• Task goal: For this exercise, output exactly and only the lines running from the one with "randonnée pédestre et" through the final line of the data below, without pictures.

Stored data entries:
---

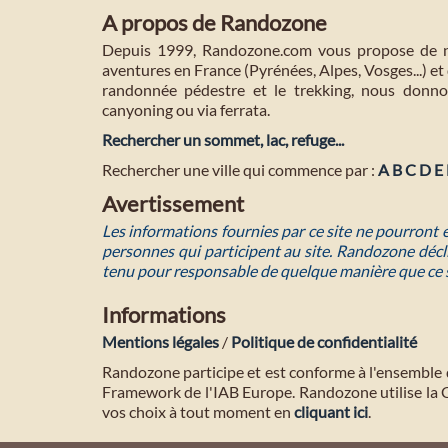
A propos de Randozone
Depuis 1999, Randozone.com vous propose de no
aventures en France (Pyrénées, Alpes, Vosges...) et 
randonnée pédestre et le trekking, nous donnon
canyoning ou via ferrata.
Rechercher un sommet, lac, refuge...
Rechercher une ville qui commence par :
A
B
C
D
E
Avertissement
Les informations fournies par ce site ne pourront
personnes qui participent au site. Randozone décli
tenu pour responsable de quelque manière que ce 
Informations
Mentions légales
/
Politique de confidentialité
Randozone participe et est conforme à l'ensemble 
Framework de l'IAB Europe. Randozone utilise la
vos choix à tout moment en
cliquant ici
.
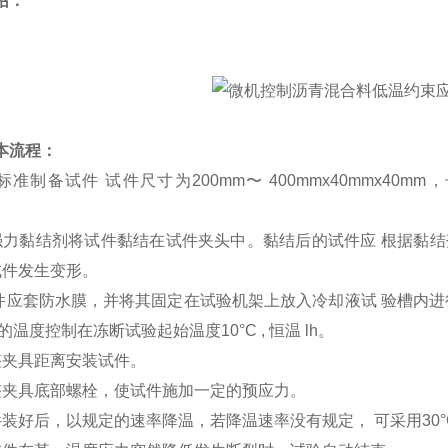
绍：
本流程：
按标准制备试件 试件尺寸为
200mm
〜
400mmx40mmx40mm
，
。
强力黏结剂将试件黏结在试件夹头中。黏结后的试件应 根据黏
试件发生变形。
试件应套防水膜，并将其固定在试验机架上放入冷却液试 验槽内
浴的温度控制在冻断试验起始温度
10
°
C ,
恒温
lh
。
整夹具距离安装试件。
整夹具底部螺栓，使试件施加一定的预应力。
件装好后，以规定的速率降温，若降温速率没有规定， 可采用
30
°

---

• Solution to this exercise:
randonnée pédestre et le trekking, nous donnon
canyoning ou via ferrata.
Rechercher un sommet, lac, refuge...
Rechercher une ville qui commence par :
A
B
C
D
E
Avertissement
Les informations fournies par ce site ne pourront
personnes qui participent au site. Randozone décli
tenu pour responsable de quelque manière que ce 
Informations
Mentions légales
/
Politique de confidentialité
Randozone participe et est conforme à l'ensemble 
Framework de l'IAB Europe. Randozone utilise la
vos choix à tout moment en
cliquant ici
.
绍：
本流程：
按标准制备试件 试件尺寸为
200mm
〜
400mmx40mmx40mm
，
。
强力黏结剂将试件黏结在试件夹头中。黏结后的试件应 根据黏
试件发生变形。
试件应套防水膜，并将其固定在试验机架上放入冷却液试 验槽内
浴的温度控制在冻断试验起始温度
10
°
C ,
恒温
lh
。
整夹具距离安装试件。
整夹具底部螺栓，使试件施加一定的预应力。
件装好后，以规定的速率降温，若降温速率没有规定， 可采用
30
°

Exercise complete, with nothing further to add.